Черные шторы, которыми мы пользуемся иногда при оптических опытах, были опущены. В лаборатории было темно. Только от установки Арсика исходило сияние. Светился толстый канат световодов, и сквозь фильтры пробивались разноцветные огни. Гамма цветов была от розоватого до багрового. В этом тревожном зареве я различил фигуру Игнатия Семеновича, прильнувшего к окулярам установки. Старик сидел не шевелясь.
Я сел рядом. Игнатий Семенович не заметил моего появления. Мне показалось, что его не отвлек бы даже пушечный выстрел.
Я подождал десять минут, потом еще пятнадцать.

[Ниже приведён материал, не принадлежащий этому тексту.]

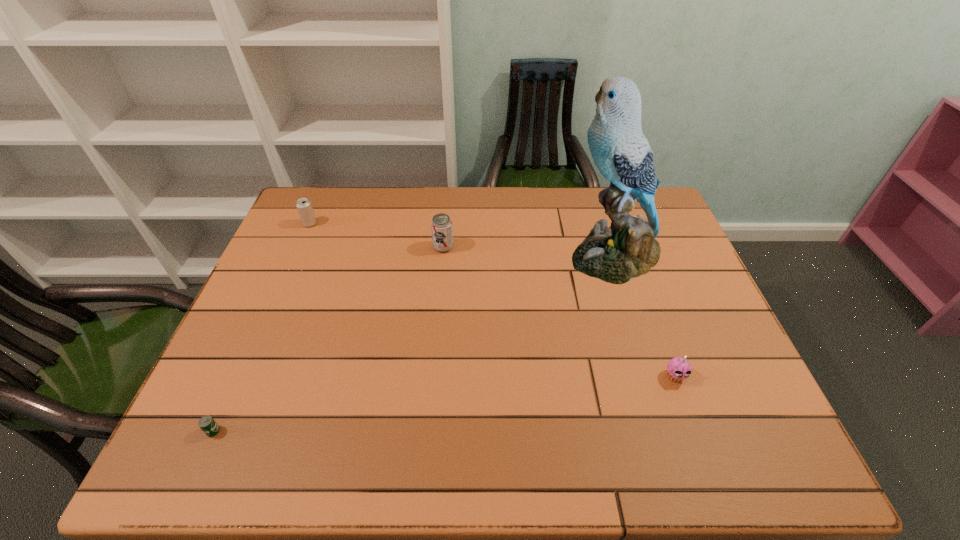 Locate an element on the screen. Image resolution: width=960 pixels, height=540 pixels. empty location between the second tallest object and the farthest object is located at coordinates (376, 235).

I want to click on vacant area between the nearest beer can and the third object from right to left, so click(328, 339).

Locate an element on the screen. The image size is (960, 540). vacant space in between the second nearest object and the nearest beer can is located at coordinates (444, 403).

What are the coordinates of `free space between the cupcake and the parakeet` in the screenshot? It's located at (644, 316).

The width and height of the screenshot is (960, 540). I want to click on free space that is in between the nearest beer can and the tallest object, so click(414, 343).

The height and width of the screenshot is (540, 960). Find the location of `free space between the farthest object and the tallest object`. free space between the farthest object and the tallest object is located at coordinates (462, 240).

Where is `vacant space in between the parakeet and the second shortest beer can`? This screenshot has height=540, width=960. vacant space in between the parakeet and the second shortest beer can is located at coordinates (462, 240).

What are the coordinates of `free space between the second nearest object and the third object from right to left` in the screenshot? It's located at (559, 312).

Find the location of a particular element. object that stands as the fourth closest to the nearest beer can is located at coordinates (678, 369).

Locate an element on the screen. The width and height of the screenshot is (960, 540). the closest object to the second nearest object is located at coordinates (627, 249). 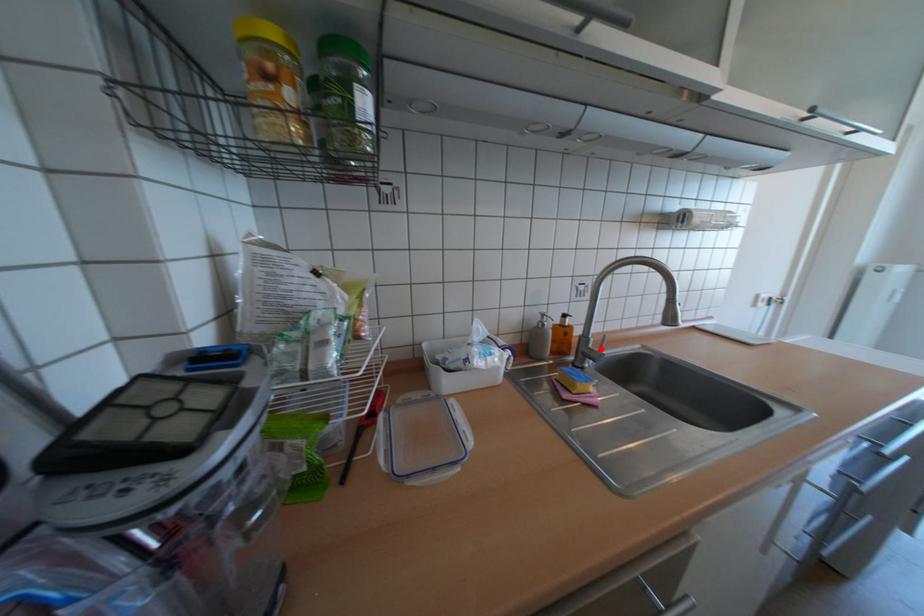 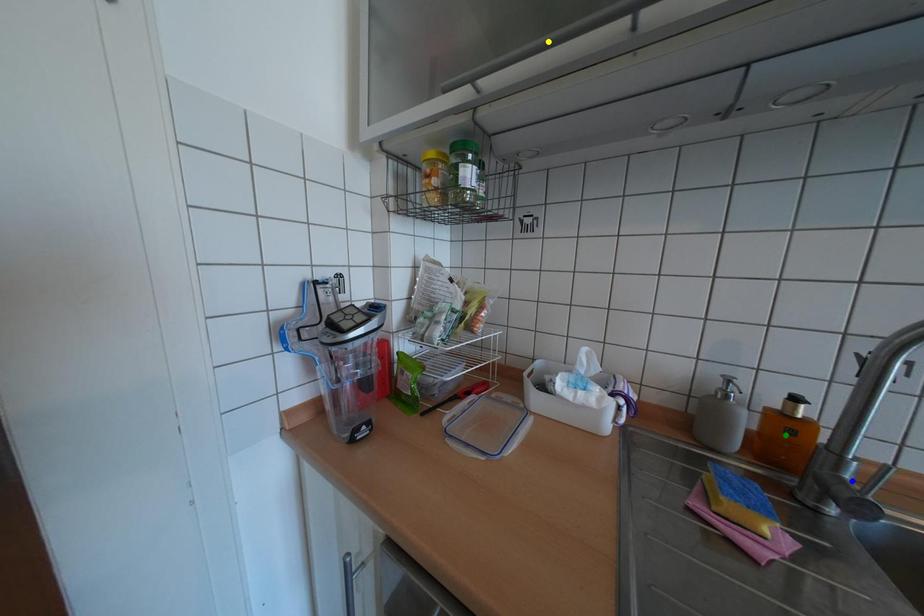 Question: I am providing you with two images of the same scene from different viewpoints. A red point is marked on the first image. You are given multiple points on the second image. Can you choose the point in image 2 that corresponds to the point in image 1?

Choices:
 (A) green point
 (B) blue point
 (C) yellow point

Answer: (B) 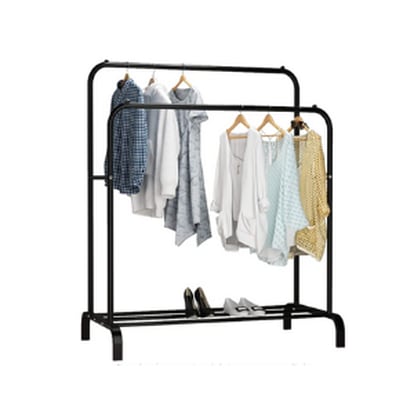 Where is `hangers`? hangers is located at coordinates (128, 77), (152, 79), (182, 77), (240, 120), (269, 122), (299, 120).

Мне было никак не решиться оторвать старика от его занятия. Странное было что-то в моем молчаливом ожидании при свете багровых огней. Точно в фотолаборатории, когда ждешь проявления снимка, и вот он начинает проступать бледными серыми контурами на листке фотобумаги в ванночке.
- Ну нет! - прошептал вдруг Игнатий Семенович и отдернул левую руку от установки.

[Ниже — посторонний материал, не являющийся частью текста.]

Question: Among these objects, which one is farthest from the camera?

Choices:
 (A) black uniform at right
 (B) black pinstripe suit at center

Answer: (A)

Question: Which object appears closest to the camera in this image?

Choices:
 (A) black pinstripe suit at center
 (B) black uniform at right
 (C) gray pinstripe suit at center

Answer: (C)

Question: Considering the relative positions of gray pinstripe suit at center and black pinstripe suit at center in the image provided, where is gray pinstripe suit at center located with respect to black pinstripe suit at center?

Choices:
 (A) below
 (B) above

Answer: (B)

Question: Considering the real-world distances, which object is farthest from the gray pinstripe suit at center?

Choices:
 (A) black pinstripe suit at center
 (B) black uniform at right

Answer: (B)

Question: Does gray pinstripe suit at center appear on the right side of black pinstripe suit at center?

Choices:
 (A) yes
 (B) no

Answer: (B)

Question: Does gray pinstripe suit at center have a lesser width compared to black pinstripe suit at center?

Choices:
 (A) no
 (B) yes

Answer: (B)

Ленточка фольги, блеснув, слетела с его запястья. Старик откинулся на спинку стула, закрыв глаза и тяжело дыша.
- Игнатий Семенович… - осторожно позвал я.

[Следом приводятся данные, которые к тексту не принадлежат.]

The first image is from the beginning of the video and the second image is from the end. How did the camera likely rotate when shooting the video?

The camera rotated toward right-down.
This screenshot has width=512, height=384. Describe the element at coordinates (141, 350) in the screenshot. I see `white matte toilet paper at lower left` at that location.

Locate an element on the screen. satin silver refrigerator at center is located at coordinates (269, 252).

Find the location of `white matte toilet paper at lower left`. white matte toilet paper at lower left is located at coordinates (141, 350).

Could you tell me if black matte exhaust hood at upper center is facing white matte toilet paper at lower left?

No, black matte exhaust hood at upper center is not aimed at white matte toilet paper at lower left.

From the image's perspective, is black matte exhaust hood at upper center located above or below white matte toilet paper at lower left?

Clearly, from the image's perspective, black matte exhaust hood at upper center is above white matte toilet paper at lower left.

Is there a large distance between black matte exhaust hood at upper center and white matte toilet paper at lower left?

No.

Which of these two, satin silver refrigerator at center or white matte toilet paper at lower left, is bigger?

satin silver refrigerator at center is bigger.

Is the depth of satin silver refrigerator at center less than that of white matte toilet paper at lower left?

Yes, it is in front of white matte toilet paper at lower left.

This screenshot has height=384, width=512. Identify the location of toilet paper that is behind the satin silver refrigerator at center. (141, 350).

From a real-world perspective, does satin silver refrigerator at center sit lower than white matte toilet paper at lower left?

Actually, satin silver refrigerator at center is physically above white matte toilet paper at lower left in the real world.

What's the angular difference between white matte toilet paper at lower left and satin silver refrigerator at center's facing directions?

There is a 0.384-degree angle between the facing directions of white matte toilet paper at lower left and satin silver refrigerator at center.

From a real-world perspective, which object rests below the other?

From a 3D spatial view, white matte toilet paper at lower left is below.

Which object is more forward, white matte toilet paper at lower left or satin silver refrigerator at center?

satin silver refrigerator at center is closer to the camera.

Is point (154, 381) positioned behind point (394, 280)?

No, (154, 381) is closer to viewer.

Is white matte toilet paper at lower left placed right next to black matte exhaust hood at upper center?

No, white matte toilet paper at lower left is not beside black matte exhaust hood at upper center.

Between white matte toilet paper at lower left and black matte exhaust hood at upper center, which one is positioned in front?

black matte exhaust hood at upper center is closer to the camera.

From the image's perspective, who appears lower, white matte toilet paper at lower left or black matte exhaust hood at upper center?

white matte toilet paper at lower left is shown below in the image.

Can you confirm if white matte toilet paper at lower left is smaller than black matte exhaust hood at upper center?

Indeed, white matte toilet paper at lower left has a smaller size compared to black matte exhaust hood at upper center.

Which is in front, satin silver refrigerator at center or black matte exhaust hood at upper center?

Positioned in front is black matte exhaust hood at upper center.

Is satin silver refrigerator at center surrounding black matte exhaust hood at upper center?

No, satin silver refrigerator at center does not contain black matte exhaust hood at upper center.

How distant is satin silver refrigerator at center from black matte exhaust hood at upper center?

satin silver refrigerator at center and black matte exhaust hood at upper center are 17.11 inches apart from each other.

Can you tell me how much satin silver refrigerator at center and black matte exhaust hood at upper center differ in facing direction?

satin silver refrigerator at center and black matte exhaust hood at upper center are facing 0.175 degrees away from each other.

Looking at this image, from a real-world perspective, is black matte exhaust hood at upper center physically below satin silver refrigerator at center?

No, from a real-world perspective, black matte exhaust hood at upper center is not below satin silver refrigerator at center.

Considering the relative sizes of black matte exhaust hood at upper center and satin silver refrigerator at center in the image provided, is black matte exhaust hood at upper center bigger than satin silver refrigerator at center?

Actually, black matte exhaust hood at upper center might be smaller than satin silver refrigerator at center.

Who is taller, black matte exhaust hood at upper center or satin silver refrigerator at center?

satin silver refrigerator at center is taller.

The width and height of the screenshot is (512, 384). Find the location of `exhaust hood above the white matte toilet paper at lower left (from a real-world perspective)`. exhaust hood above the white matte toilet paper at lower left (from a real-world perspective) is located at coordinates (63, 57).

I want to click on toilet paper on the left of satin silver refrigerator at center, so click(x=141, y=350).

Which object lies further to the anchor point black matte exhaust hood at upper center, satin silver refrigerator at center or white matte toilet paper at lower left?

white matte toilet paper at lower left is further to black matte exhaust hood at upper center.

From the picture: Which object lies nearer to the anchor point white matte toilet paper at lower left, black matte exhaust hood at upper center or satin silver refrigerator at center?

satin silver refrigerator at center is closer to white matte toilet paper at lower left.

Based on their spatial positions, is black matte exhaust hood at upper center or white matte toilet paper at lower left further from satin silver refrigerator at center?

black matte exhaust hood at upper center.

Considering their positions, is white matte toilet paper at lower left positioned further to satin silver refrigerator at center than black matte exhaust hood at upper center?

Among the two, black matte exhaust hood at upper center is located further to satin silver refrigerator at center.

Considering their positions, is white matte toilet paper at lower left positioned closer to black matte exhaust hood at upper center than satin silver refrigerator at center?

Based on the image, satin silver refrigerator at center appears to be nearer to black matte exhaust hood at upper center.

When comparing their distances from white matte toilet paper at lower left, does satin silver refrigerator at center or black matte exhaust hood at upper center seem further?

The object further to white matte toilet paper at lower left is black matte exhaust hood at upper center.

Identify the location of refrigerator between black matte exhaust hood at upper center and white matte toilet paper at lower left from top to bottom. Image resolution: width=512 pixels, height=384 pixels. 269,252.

Старик открыл глаза и повернул голову ко мне.
- А… Это вы… - проговорил он, а затем протянул руку к шнуру питания и выдернул его из розетки.
Мы остались в абсолютной темноте. Некоторое время мы сидели молча.
- Спасибо, что вы пришли… Очень тяжело, очень! - донесся из темноты глухой голос старика. - Проводите меня домой, Гена, милый… Сам я, боюсь, не дойду.
Мы поднялись со стульев и на ощупь нашли друг друга. Я взял старика под локоть. Рука послушно согнулась. Я чувствовал, что Игнатия Семеновича покачивает. Он был легкий и податливый, как бумажный человечек.
На улице был вечер. Мы пошли через парк пешком. От ходьбы Игнатий Семенович немного окреп, а потом и заговорил. Он стал рассказывать мне свою жизнь.
Когда-то в молодости он очень испугался жизни, спрятался в себя и замер. Тогда он и стал стариком. Он боялся рискнуть даже в мыслях, а потом это превратилось в привычку, и он решил, что так жить - правильно и единственно возможно. Он воевал и имел награды. Воевал он, как он выразился, "исправно", то есть делал то, что прикажут, и не делал того, чего нельзя.
- Вы знаете, Гена, в каком-то смысле мне было легко в армии, - сказал он. - Детерминированнее.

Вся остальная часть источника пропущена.